Amnesty-Chefin: Erdogan kann Rad nicht zurückdrehen
KNA 21.06.2013
München (KNA) Die Generalsekretärin von Amnesty-International Deutschland, Selmin Caliskan, sieht einen großen gesellschaftlichen Wandel in der Türkei. "Die Leute wachen auf. Die Solidarität wächst - und das lagerübergreifend", sagte sie am Freitag in einem Interview auf sueddeutsche.de. Auch unpolitischen Menschen werde angesichts des Vorgehens der türkischen Regierung und der Sicherheitskräfte der Wert von Freiheit und Bürgerrechten klar. "Die Regierung hat mit ihrer Gewalt das Gegenteil ihrer Ziele erreicht. Premier Erdogan kann die Uhr nicht mehr zurückdrehen", betonte sie.
Caliskan warnte zugleich vor zu großen Hoffnungen. Von einem "Türkischen Frühling" zu sprechen, wäre verfrüht, sagte sie. "Die Demonstranten wollen die Türkei verändern - aber nicht durch eine blutige Revolution, sondern auf demokratische Weise, durch einen Marsch durch die Institutionen. Ein Thema ist etwa die Teilnahme an den Kommunalwahlen 2014."

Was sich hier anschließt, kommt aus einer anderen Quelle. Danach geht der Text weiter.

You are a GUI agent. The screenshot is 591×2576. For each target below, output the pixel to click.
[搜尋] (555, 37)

Die ai-Generalsekretärin sagte, niemand habe damit gerechnet, dass die Polizei mit brutaler Gewalt gegen friedliche Bürger vorgehe. "Ein Teil der Demonstranten wäre sonst sicherlich gar nicht in den Gezi-Park gegangen. Und ein anderer Teil hätte Helme und Gasmasken mitgenommen." Die Türkei habe eine demokratische Basis, doch die Regierung handele von Grund auf falsch. "Das Land wird überzogen mit Drohungen und Angst." Selbst das deutsche Krankenhaus in Istanbul sei mit Wasserwerfern angegriffen worden. Viele regierungskritische Journalisten säßen im Gefängnis.
Um die Proteste und Polizeigewalt in Istanbul aus der Nähe zu beobachten, ist Caliskan selbst in die Türkei gereist und hat sich am stummen Protest auf dem Taksim-Platz in Istanbul beteiligt. Die Tochter türkischer Gastarbeiter ist seit März Generalsekretärin der deutschen Sektion von Amnesty International.